The same thing than purchasing something at 3am. Those are only behaviors associated with higher chances of fraud. With the models they work p(fraud|prepaid_card) > p(fraud|!prepaid_card)
I live in Malaysia, and for the longest time, we didn't have access to the iTunes store. We effectively couldn't buy apps or music online from Apple.
To circumvent this, we could open a fake US account. Problem is, you can only purchase items with a valid US credit card. To circumvent that, some people went to the US, bought a lot of prepaid gift cards, and sold them here at a marked-up price. Then all we have to do is set up a US account with a fake US address (thank you, Beverly Hills 90210!).
Since the Sift guys are responding: from where do you get the raw data about fraudulent transactions? I'm assuming you have streams of fraudulent and valid transactions, otherwise you can't figure out what correlates with fraud.
Our customers send examples of users that they've banned from their site or who have caused a credit card chargeback -- these are the $label events in our API and quickstart.
Those $label events let us do two really important things.

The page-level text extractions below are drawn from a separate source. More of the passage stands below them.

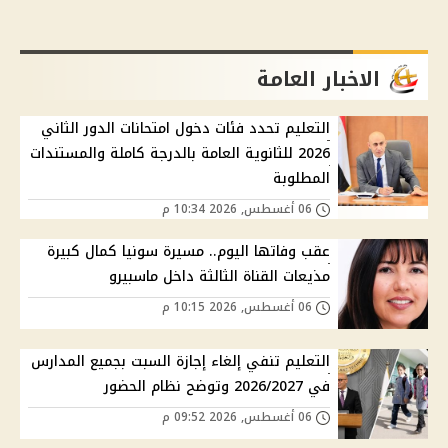
الاخبار العامة
التعليم تحدد فئات دخول امتحانات الدور الثاني
2026 للثانوية العامة بالدرجة كاملة والمستندات
المطلوبة
06 أغسطس, 2026 10:34 م
عقب وفاتها اليوم.. مسيرة سونيا كمال كبيرة
مذيعات القناة الثالثة داخل ماسبيرو
06 أغسطس, 2026 10:15 م
التعليم تنفي إلغاء إجازة السبت بجميع المدارس
في 2026/2027 وتوضح نظام الحضور
06 أغسطس, 2026 09:52 م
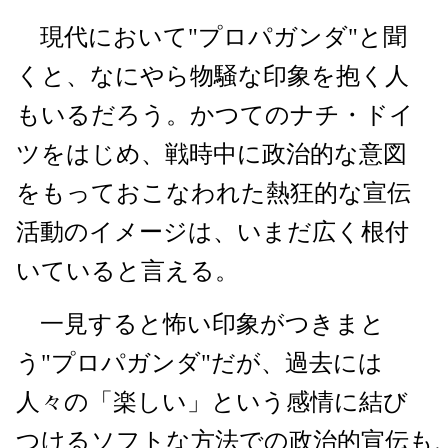
現代において"プロパガンダ"と聞
くと、なにやら物騒な印象を抱く人
もいるだろう。かつてのナチ・ドイ
ツをはじめ、戦時中に政治的な意図
をもっておこなわれた熱狂的な宣伝
活動のイメージは、いまだ広く根付
いていると言える。
一見すると怖い印象がつきまと
う"プロパガンダ"だが、過去には
人々の「楽しい」という感情に結び
つけるソフトな方法での政治的宣伝も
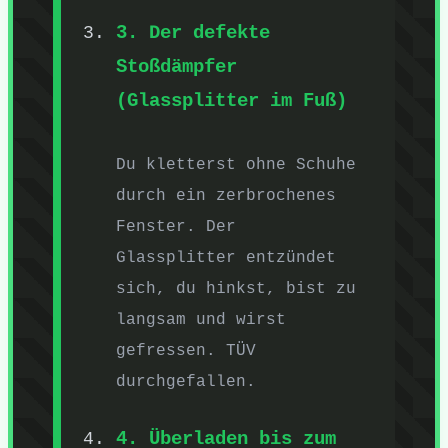
3. Der defekte
Stoßdämpfer
(Glassplitter im Fuß)
Du kletterst ohne Schuhe
durch ein zerbrochenes
Fenster. Der
Glassplitter entzündet
sich, du hinkst, bist zu
langsam und wirst
gefressen. TÜV
durchgefallen.
4. Überladen bis zum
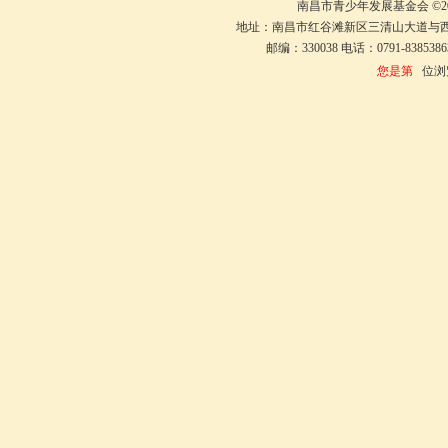
南昌市青少年发展基金会 ©20
地址：南昌市红谷滩新区三清山大道与
邮编：330038 电话：0791-8385386
您是第
位浏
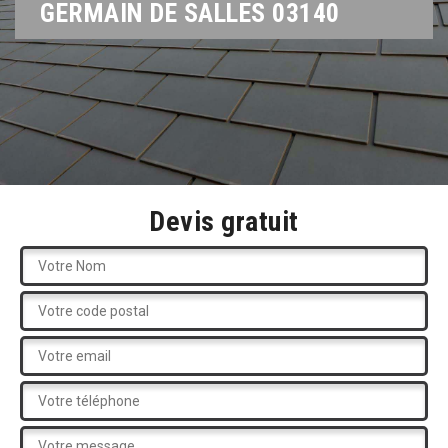
GERMAIN DE SALLES 03140
Devis gratuit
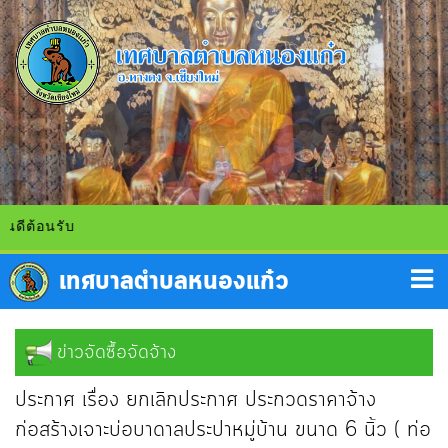
ดีต้อนรับ
ข่าวจัดซื้อจัดจ้าง
ประกาศ เรื่อง ยกเลิกประกาศ ประกวดราคาจ้าง
ก่อสร้างเจาะบ่อบาดาลประปาหมู่บ้าน ขนาด 6 นิ้ว ( ท่อ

First, we can learn patterns that are unique to a particular site. Every site is a little different, so that has a big impact. Patterns that catch fraud accurately for an auction site may not work at all on a travel site.
Two, if a user gets banned from one site in our network, we can identify when they attack another site. That means as more sites join the network, the system gets more accurate for everybody.
There is a second point of feedback that should be exploited.
He knows which services are used for fraud, it is not unreasonable to conclude that Yahoo (2x) has something wrong in their service (terrible security problem) that AOL doesn't (0.5x).
From what I've read about this project so far, it requires adding "a single line of JavaScript to the site." So what's to stop scammers and spammers from just blocking the file from loading?
If there has been no JavaScript activity from a user who makes a transaction on your site, that is a fraud signal in its own right. (You can send us events from your server in addition to adding the JS to your site, so that we know characteristics of your users' transactions that can't be gleaned from the JS. In both cases you set the user ID in the call to Sift.)
If siftscience turns out to be significantly more accurate, it may end up being worth it.. but at somewhere between 6 and 20x their competition's price, it will take quite the improvement.